::: DATA LISTING :::

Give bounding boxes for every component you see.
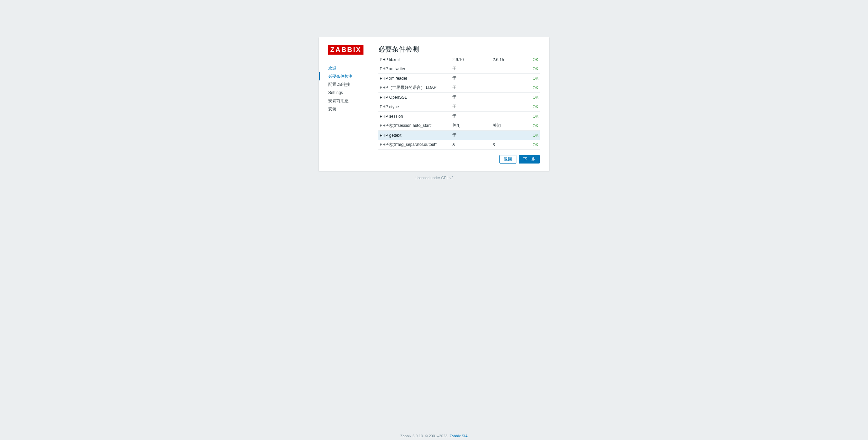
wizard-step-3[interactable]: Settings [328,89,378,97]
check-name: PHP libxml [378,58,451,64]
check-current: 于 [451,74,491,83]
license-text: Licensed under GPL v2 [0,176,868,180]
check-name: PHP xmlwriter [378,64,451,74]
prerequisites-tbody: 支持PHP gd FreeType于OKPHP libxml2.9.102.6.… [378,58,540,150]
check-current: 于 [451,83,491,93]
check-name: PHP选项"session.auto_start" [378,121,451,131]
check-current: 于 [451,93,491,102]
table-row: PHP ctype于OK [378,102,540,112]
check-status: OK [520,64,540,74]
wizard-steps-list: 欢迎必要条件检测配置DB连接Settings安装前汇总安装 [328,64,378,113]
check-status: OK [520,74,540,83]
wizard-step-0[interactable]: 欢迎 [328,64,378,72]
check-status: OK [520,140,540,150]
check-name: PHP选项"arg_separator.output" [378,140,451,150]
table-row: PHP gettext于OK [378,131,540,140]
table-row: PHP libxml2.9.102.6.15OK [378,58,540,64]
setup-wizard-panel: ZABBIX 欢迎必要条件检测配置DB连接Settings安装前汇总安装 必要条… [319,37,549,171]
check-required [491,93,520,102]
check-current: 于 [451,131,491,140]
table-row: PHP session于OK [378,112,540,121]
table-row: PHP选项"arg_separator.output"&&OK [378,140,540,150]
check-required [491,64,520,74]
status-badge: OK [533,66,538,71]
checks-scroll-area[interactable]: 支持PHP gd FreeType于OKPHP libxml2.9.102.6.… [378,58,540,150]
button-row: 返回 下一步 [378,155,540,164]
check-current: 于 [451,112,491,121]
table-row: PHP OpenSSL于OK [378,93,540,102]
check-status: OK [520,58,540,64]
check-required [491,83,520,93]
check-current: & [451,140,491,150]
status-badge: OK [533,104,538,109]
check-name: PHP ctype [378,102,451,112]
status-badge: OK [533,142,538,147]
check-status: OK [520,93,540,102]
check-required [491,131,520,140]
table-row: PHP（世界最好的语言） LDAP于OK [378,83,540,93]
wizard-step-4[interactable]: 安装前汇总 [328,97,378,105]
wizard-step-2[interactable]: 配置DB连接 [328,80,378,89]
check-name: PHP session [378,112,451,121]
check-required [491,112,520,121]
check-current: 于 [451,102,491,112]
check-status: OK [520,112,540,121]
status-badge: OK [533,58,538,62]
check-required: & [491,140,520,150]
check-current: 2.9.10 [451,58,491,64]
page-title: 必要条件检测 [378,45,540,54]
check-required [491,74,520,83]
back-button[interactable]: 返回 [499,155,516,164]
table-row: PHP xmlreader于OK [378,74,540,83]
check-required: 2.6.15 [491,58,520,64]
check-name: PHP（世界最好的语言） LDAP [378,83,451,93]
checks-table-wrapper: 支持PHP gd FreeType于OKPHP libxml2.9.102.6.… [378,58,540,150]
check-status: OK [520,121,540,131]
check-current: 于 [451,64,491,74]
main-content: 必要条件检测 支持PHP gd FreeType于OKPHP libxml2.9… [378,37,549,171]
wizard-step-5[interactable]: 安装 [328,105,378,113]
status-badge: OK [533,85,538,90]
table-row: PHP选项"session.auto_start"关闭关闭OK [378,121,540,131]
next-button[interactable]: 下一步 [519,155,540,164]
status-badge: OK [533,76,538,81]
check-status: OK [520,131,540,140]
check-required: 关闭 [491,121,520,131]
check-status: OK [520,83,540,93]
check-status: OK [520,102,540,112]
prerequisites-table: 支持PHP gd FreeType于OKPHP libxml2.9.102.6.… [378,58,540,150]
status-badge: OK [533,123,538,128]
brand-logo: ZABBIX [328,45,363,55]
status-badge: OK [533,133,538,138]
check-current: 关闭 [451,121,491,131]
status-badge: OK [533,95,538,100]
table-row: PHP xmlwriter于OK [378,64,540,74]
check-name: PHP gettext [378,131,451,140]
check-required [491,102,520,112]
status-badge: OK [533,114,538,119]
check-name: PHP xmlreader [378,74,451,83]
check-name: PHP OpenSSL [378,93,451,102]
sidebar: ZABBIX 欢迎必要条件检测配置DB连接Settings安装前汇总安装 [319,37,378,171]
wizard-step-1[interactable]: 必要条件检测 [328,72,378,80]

:::

WHAT THE EXERCISE ASKS :: Copy every record exactly as it appears, apart from any pictures.

ANSWER BOX ::
Give bounding boxes for every component you see.
wizard-step-3[interactable]: Settings [328,89,378,97]
check-name: PHP libxml [378,58,451,64]
check-current: 于 [451,74,491,83]
license-text: Licensed under GPL v2 [0,176,868,180]
check-name: PHP xmlwriter [378,64,451,74]
prerequisites-tbody: 支持PHP gd FreeType于OKPHP libxml2.9.102.6.… [378,58,540,150]
check-current: 于 [451,83,491,93]
check-name: PHP选项"session.auto_start" [378,121,451,131]
check-current: 于 [451,93,491,102]
table-row: PHP ctype于OK [378,102,540,112]
check-status: OK [520,64,540,74]
wizard-steps-list: 欢迎必要条件检测配置DB连接Settings安装前汇总安装 [328,64,378,113]
check-status: OK [520,74,540,83]
wizard-step-0[interactable]: 欢迎 [328,64,378,72]
check-status: OK [520,140,540,150]
check-name: PHP选项"arg_separator.output" [378,140,451,150]
table-row: PHP gettext于OK [378,131,540,140]
table-row: PHP libxml2.9.102.6.15OK [378,58,540,64]
setup-wizard-panel: ZABBIX 欢迎必要条件检测配置DB连接Settings安装前汇总安装 必要条… [319,37,549,171]
check-required [491,93,520,102]
check-current: 于 [451,131,491,140]
table-row: PHP session于OK [378,112,540,121]
table-row: PHP选项"arg_separator.output"&&OK [378,140,540,150]
check-required [491,64,520,74]
status-badge: OK [533,66,538,71]
checks-scroll-area[interactable]: 支持PHP gd FreeType于OKPHP libxml2.9.102.6.… [378,58,540,150]
button-row: 返回 下一步 [378,155,540,164]
check-current: 于 [451,112,491,121]
table-row: PHP OpenSSL于OK [378,93,540,102]
check-status: OK [520,58,540,64]
check-required [491,83,520,93]
check-current: & [451,140,491,150]
status-badge: OK [533,104,538,109]
check-name: PHP ctype [378,102,451,112]
status-badge: OK [533,142,538,147]
check-status: OK [520,93,540,102]
check-required [491,131,520,140]
table-row: PHP（世界最好的语言） LDAP于OK [378,83,540,93]
wizard-step-4[interactable]: 安装前汇总 [328,97,378,105]
wizard-step-2[interactable]: 配置DB连接 [328,80,378,89]
check-name: PHP session [378,112,451,121]
check-required [491,112,520,121]
check-current: 于 [451,102,491,112]
check-status: OK [520,112,540,121]
status-badge: OK [533,58,538,62]
check-required: & [491,140,520,150]
check-current: 2.9.10 [451,58,491,64]
page-title: 必要条件检测 [378,45,540,54]
check-required [491,74,520,83]
back-button[interactable]: 返回 [499,155,516,164]
table-row: PHP xmlreader于OK [378,74,540,83]
check-required: 2.6.15 [491,58,520,64]
check-name: PHP（世界最好的语言） LDAP [378,83,451,93]
checks-table-wrapper: 支持PHP gd FreeType于OKPHP libxml2.9.102.6.… [378,58,540,150]
check-status: OK [520,121,540,131]
check-current: 于 [451,64,491,74]
main-content: 必要条件检测 支持PHP gd FreeType于OKPHP libxml2.9… [378,37,549,171]
wizard-step-5[interactable]: 安装 [328,105,378,113]
status-badge: OK [533,85,538,90]
table-row: PHP选项"session.auto_start"关闭关闭OK [378,121,540,131]
next-button[interactable]: 下一步 [519,155,540,164]
status-badge: OK [533,76,538,81]
check-status: OK [520,131,540,140]
check-required: 关闭 [491,121,520,131]
check-status: OK [520,83,540,93]
check-status: OK [520,102,540,112]
prerequisites-table: 支持PHP gd FreeType于OKPHP libxml2.9.102.6.… [378,58,540,150]
status-badge: OK [533,123,538,128]
brand-logo: ZABBIX [328,45,363,55]
status-badge: OK [533,133,538,138]
check-current: 关闭 [451,121,491,131]
status-badge: OK [533,95,538,100]
table-row: PHP xmlwriter于OK [378,64,540,74]
check-name: PHP gettext [378,131,451,140]
check-required [491,102,520,112]
status-badge: OK [533,114,538,119]
check-name: PHP xmlreader [378,74,451,83]
check-name: PHP OpenSSL [378,93,451,102]
sidebar: ZABBIX 欢迎必要条件检测配置DB连接Settings安装前汇总安装 [319,37,378,171]
wizard-step-1[interactable]: 必要条件检测 [328,72,378,80]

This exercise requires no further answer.